Decidido pues que ése iba a ser su futuro, el joven Ivan se unió a una troupe teatral donde estuvo un tiempo ganando experiencia y tablas como actor hasta que en 1911 hizo su primera entrada en el cine. Ahí fue donde logró hacerse un nombre colaborando con algunos de los más grandes directores de la época como Pyotr Chardynin, Yakov Protazanov o Yevgeni Bauer en producciones de todo tipo, desde comedias a tragedias. Además un rasgo que cultivó desde sus inicios era su capacidad para interpretar papeles de todo tipo: soldados, galanes, ancianos, jóvenes atormentados… No había nada con lo que no se atreviera. Al cabo de unos años se hizo tan popular que se le conoció en Rusia con el sobrenombre de «el rey de la pantalla». ¡Y su carrera no había hecho más que empezar! Ya en su primera etapa rusa el rostro de Mosjoukine aparecería en filmes tan importantes como La Reina de Picas (Pikovaya Dama, 1916), Satán Triunfante (Satana likuyushchiy, 1917) o El Padre Sergio (Otets Sergiy, 1918).

Su filmografía se interrumpió momentáneamente durante la I Guerra Mundial cuando se presentó voluntario en 1916 para la unidad de artillería, pero la experiencia fue breve, ya que en 1917 el ejército se desmovilizó. A su regreso a Moscú se encontró con un panorama poco prometedor: a causa del clima político tan incierto en el país la mayoría de teatros estaban cerrados y la producción cinematográfica un tanto parada. Aquí fue cuando el director Yakoz Protazanov le propuso unirse a una troupe de actores y técnicos que estaba reclutando para seguir haciendo filmes en el sur del país, en Crimea, donde la situación todavía era estable.

Ese breve periodo en el sur del país le permitiría rodar algunas pocas películas más en su país natal, pero a nadie se le escapaba que tarde o temprano los efectos de la Revolución Soviética también se harían notar allá y de hecho había bastante tensión en el ambiente. Una anécdota quizá apócrifa que solía narrar Mosjoukine sobre esos años explica un incidente sucedido mientras estaban rodando una escena en la que él huía por unos tejados. Como la gente de la calle no veía las cámaras dio por hecho que éste era un espía huyendo de la justicia, así que se abalanzó a por él para apalizarle hasta que Protazanov intervino y le salvó.

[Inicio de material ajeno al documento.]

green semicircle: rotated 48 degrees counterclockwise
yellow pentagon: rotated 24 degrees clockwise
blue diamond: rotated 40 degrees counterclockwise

Finalmente, la compañía de Protazanov decidió emigrar hacia Constantinopla en un viaje en que Mosjoukine tuvo que esconder el poco dinero que le quedaba en la suela de los zapatos por miedo a que se lo robaran. Allá empezarían el rodaje de lo que sería L’Angoissante Aventure (1920), un filme hecho sobre la marcha en que adaptaban el argumento en base a sus circunstancias. Pero antes de acabarlo lograron por fin dirigirse al que desde el primer momento habían decidido que sería su destino final, Francia, donde terminarían este curioso filme hecho a caballo entre su etapa rusa y francesa.

Mosjoukine y su mujer, la también actriz y coprotagonista de muchos de sus filmes, Natalya Lisenko, llegaron en 1920 a Marsella junto a sus compañeros de fatigas. De ahí se dirigieron a París, donde Joseph N. Ermolieff les estaba esperando en un estudio que acababa de crear allá para dar acogida a todos sus compatriotas que habían emigrado de Rusia, tal y como ya les explicamos hace poco con más detalle. Empezaba una nueva etapa en la vida de Ivan.

Segunda época – Francia: consagración internacional

Después de tantos años de inseguridad y penurias en Rusia, Francia le pareció a Ivan Mosjoukine un mundo aparte en el que se sumergió encantado con la confianza en si mismo propia de una estrella consagrada. Pero cuando fue a un cine a ver una primera película francesa el actor quedó en shock y se dio cuenta de que, en su opinión, no sabía nada de actuar en cine. Ese primer filme que visionó, aparentemente uno de Marcel L’Herbier, le hizo darse cuenta de que su forma de interpretar seguía estando demasiado influenciada por el teatro, y de que en el cine era preferible actuar de forma más contenida. Del mismo, el descubrimiento del cine francés le llevó a creer que la cinematografía rusa se había quedado muy atrás por estar demasiado ligada al teatro. Lejos de amedrentarse por ese panorama, Mosjoukine se sintió más motivado por el reto.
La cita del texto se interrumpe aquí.